Chez Aristote l’en puissance (dunamei ) désigne la possibilité de l’interaction entre un agent et un patient , s’il y a un écart ente la matière et la forme il faut un principe de réduction de l’écart .L’ en puissance ce n’est pas la matière c’est le principe (explicatif ).

La puissance ( dunamis) est le principe de changement en autre chose ou en soi même en tant qu’autre .Aristote parle aussi de puissance d’agir ou de pâtir .

St Thomas d’ Aquin distingue la puissance d’agir ( potentia ou virtu ) dans ce sens c’est une force . Spinoza conserve le sens de puissance d’agir .

Ce qui n’est pas ma question .La question est qu’ il place la puissance en Dieu (comme la scolastique chrétienne ) alors qu’ Aristote ne le fait pas puisque l être premier n’est pas conçu comme excès de puissance mais comme réalité du bien .Les choses sont mues par le désir de l’immobilité .( premier moteur immobile acte pur , sans puissance )

Il me semble que Spinoza ne rompt pas la théologie judeo chrétienne sur ce point précis, en revanche il est proche d’Aristote sous d’autres aspects .

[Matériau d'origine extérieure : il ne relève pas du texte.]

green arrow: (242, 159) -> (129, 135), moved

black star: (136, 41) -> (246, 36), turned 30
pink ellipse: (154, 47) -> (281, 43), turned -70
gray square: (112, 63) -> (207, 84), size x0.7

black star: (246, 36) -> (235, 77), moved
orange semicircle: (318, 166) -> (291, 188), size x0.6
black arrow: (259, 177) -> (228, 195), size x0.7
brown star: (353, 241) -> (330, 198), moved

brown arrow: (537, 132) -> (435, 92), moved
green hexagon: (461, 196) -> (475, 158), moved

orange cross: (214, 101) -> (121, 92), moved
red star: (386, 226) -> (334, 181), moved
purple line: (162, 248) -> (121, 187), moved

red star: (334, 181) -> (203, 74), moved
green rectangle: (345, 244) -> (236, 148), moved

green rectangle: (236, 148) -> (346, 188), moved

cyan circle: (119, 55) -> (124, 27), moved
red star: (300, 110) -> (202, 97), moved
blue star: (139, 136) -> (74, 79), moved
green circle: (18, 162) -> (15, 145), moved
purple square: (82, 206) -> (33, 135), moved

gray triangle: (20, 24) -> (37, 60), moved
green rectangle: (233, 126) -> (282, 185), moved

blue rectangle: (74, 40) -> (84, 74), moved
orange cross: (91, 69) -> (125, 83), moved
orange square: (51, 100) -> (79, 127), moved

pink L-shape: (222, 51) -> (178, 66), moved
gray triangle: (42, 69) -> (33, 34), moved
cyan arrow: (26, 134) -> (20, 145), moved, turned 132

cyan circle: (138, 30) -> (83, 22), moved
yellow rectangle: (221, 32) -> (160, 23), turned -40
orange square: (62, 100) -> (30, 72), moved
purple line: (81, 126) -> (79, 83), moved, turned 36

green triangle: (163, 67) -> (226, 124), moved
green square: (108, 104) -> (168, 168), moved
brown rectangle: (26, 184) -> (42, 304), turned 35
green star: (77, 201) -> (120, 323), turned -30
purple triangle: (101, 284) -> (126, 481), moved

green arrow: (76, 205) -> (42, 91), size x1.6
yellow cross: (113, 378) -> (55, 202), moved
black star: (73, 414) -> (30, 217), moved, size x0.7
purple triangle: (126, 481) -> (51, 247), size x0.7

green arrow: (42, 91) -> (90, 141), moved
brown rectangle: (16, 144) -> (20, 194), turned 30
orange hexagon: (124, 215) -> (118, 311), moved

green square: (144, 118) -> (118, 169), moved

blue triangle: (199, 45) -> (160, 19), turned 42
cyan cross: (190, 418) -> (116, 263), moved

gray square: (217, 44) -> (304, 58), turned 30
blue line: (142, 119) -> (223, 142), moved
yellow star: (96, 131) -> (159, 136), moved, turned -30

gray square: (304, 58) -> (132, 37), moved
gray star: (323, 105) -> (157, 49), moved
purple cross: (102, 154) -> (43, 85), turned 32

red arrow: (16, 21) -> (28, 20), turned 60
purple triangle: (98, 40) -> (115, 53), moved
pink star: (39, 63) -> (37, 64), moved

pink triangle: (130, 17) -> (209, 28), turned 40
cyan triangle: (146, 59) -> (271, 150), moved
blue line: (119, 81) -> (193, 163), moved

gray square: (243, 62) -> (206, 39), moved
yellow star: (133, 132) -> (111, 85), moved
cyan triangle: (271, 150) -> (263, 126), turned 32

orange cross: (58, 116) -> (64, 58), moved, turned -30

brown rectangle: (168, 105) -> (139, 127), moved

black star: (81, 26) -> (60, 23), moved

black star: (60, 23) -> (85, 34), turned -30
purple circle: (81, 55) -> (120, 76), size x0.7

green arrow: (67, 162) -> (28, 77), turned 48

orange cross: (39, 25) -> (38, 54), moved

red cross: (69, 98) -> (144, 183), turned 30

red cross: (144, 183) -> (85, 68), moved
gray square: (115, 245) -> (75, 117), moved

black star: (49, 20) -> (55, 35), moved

On peut comparer avec Maimonide (aristotélicien sous certains aspects )
notre conception de l'incorporalité de Dieu ne renverse aucune des bases de notre Loi, ni ne donne de démenti à rien de ce qu'ont proclamé les prophètes. Mais, admettre l'éternité (du monde) telle que la croit Aristote, c'est-à-dire comme une nécessité, de sorte qu'aucune loi de la nature ne puisse être changée et que rien ne puisse sortir de son cours habituel, ce serait saper la Torah à la base,
.......................

je me suis déjà exprimé(il y a longtemps ) sur mon étonnement de la puissance attribuée à Dieu par Spinoza .

Rien ne s'oppose à Dieu . De quelle puissance a t-il donc besoin ?

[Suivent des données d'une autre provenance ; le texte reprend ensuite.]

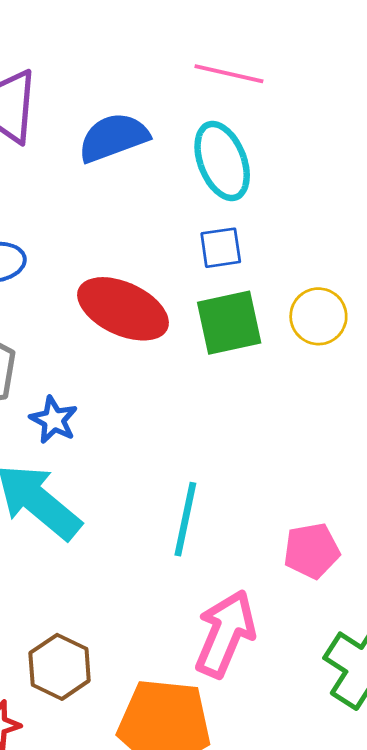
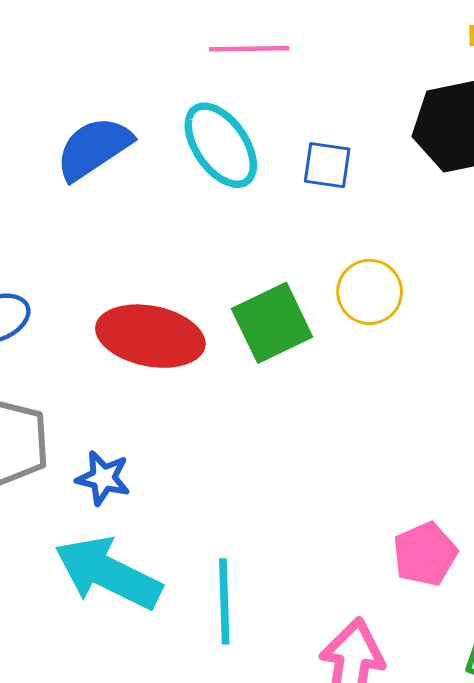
pink line: (229, 74) -> (249, 49), moved
blue square: (221, 248) -> (327, 165), moved, turned 30
cyan line: (185, 519) -> (224, 601), moved

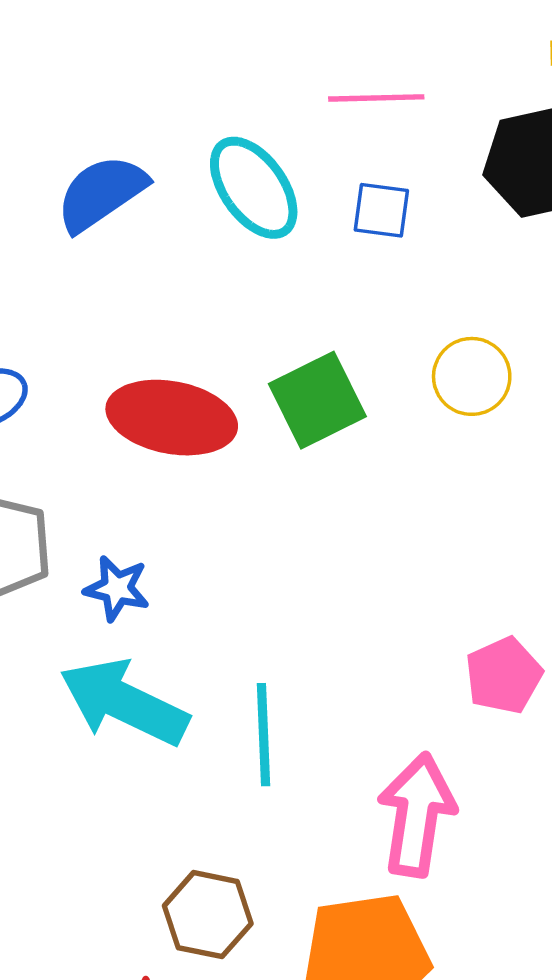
pink line: (249, 49) -> (376, 98), moved
yellow circle: (370, 292) -> (472, 376), moved

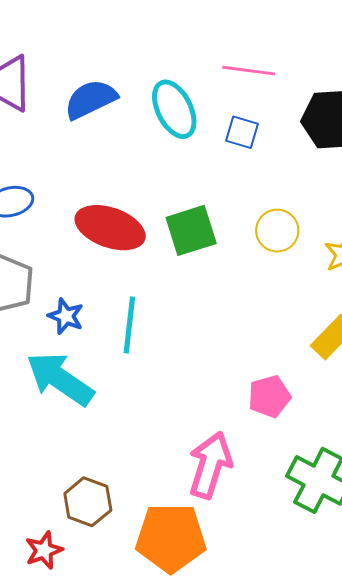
cyan line: (264, 735) -> (129, 325), moved

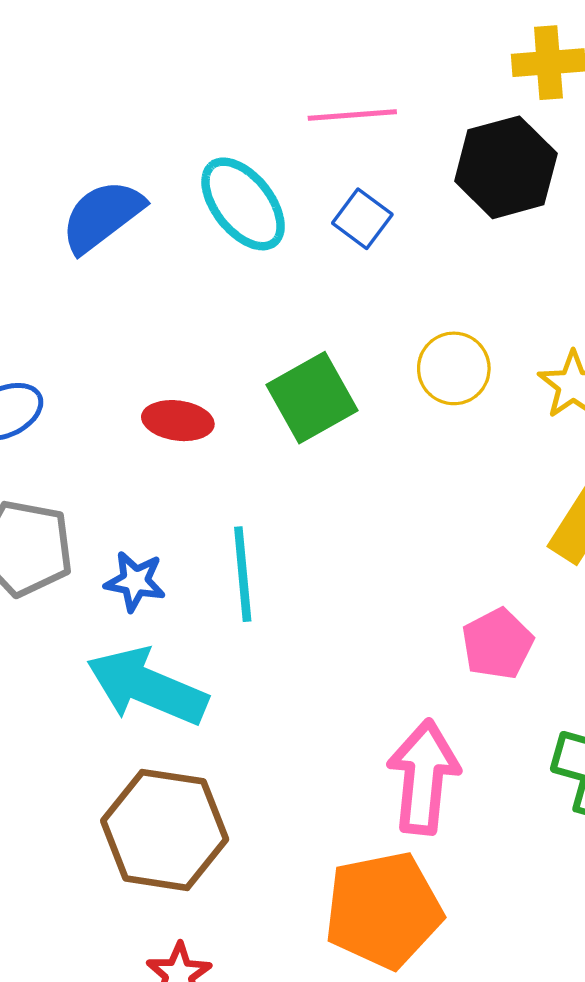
blue square: (242, 132) -> (362, 219), turned 32
red ellipse: (110, 228) -> (178, 421), size x0.6
brown hexagon: (88, 502) -> (165, 830), moved, size x1.5

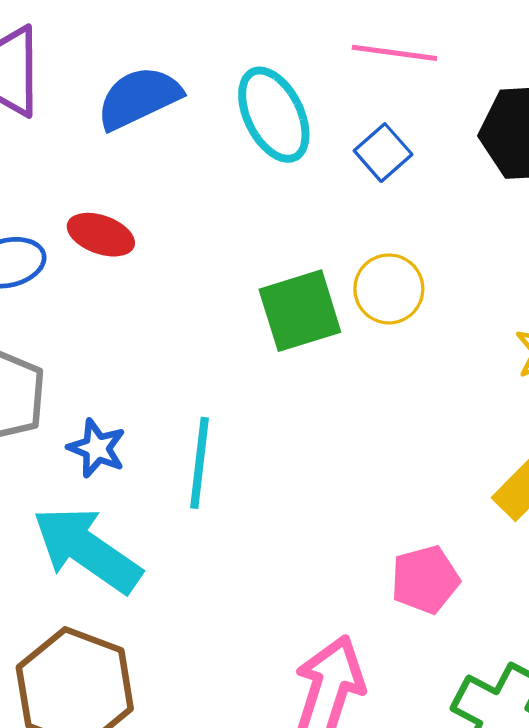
yellow circle: (454, 368) -> (389, 289), moved
red ellipse: (178, 421) -> (101, 235), moved

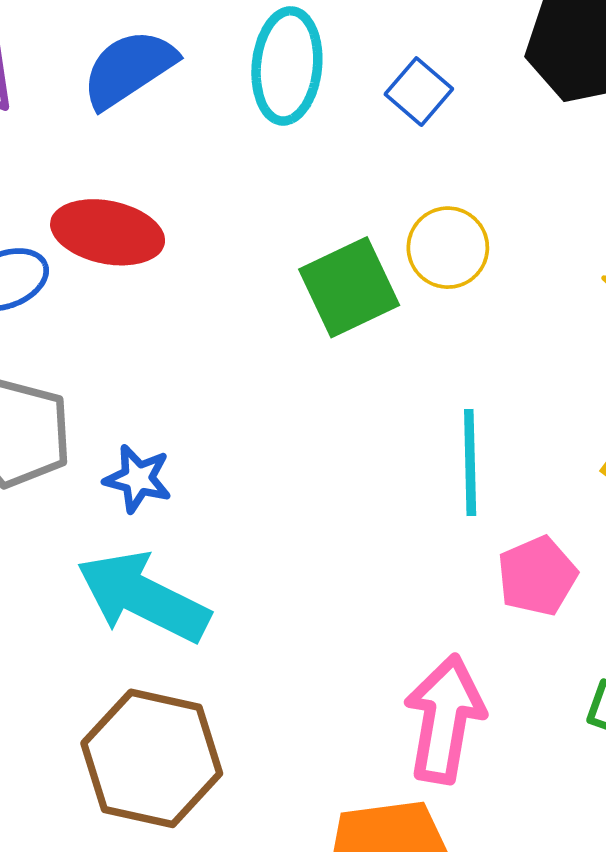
cyan ellipse: (274, 115) -> (287, 66), turned 40
red ellipse: (101, 235) -> (108, 232), size x1.4
cyan line: (199, 463) -> (470, 463), moved

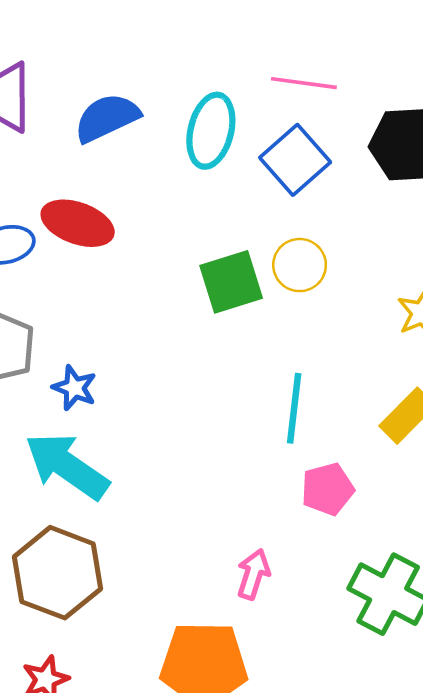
blue square: (419, 92) -> (295, 160), size x1.6
pink arrow: (445, 719) -> (253, 574), size x0.6

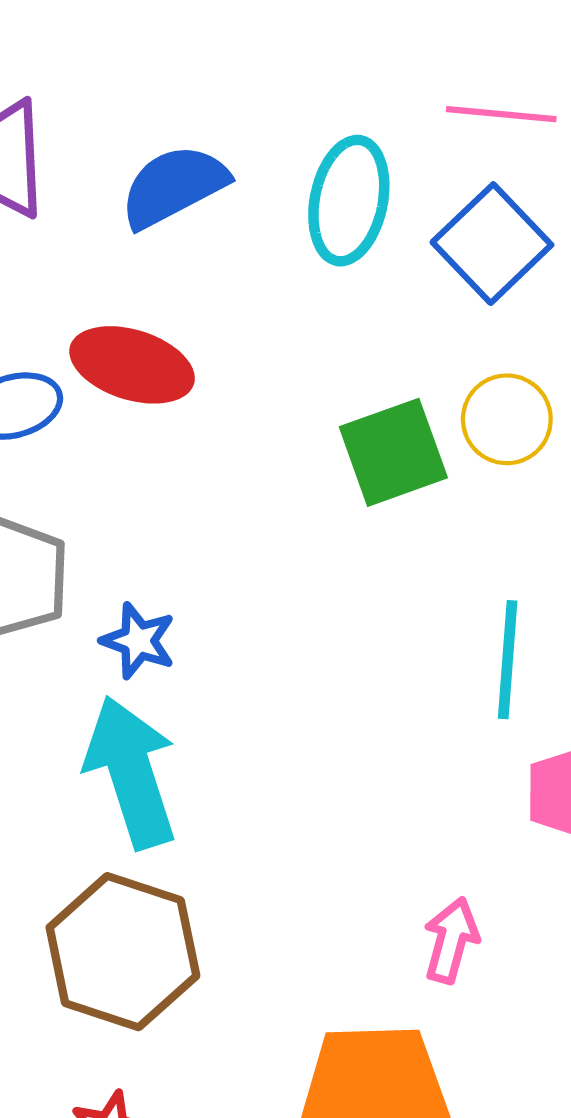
cyan arrow: (67, 466) -> (131, 772), turned 40

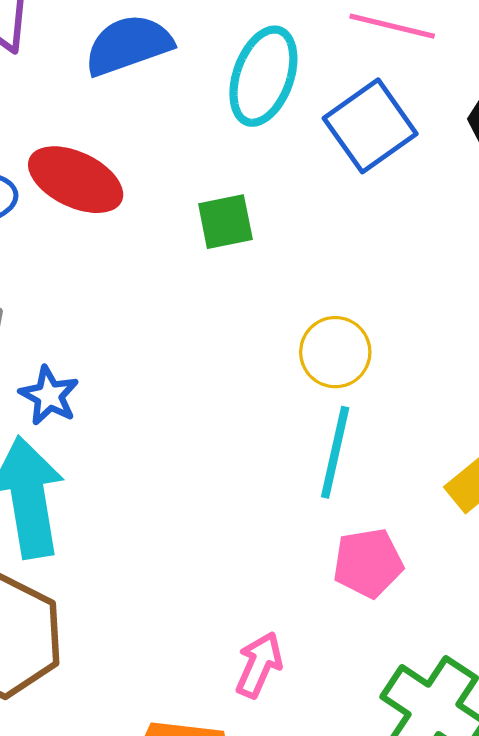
yellow circle: (507, 419) -> (335, 352), moved
green square: (393, 452) -> (225, 222), moved, size x0.7

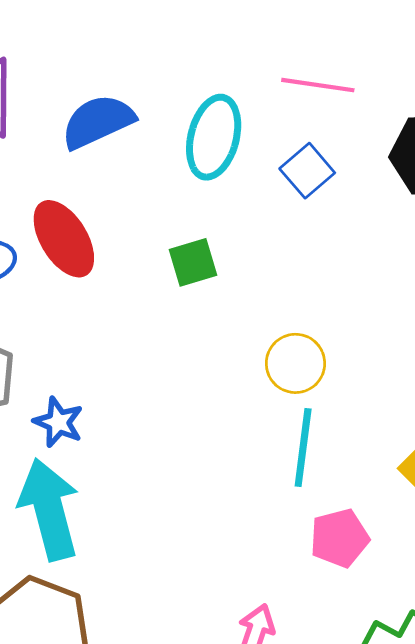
blue square: (370, 126) -> (307, 171), size x0.7
red ellipse: (76, 180) -> (64, 239), turned 38

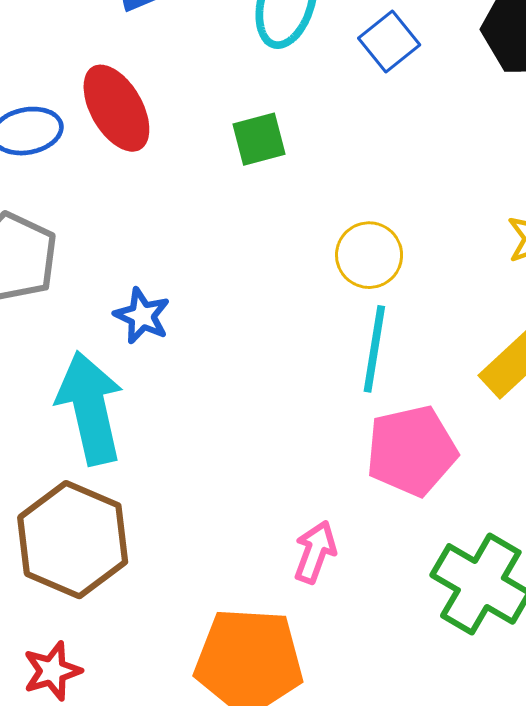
blue star: (58, 422) -> (142, 316), moved
pink pentagon: (339, 538) -> (411, 451), size x1.4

Quelle est l'idée de fond justifiant celle de puissance ?
Elle est là :s'il y a modification c'est qu 'il y a force (chez Aristote c'était l'en puissance ) Il n'y a pas que l'acte ( energeia ) il y a aussi la puissance (dunamis)
Deux principes , et chez Spinoza deux principes.
Désolé mais ramener l'un à l'autre ce n'est pas vraiment crédible en dépis de ses affirmation d'identité .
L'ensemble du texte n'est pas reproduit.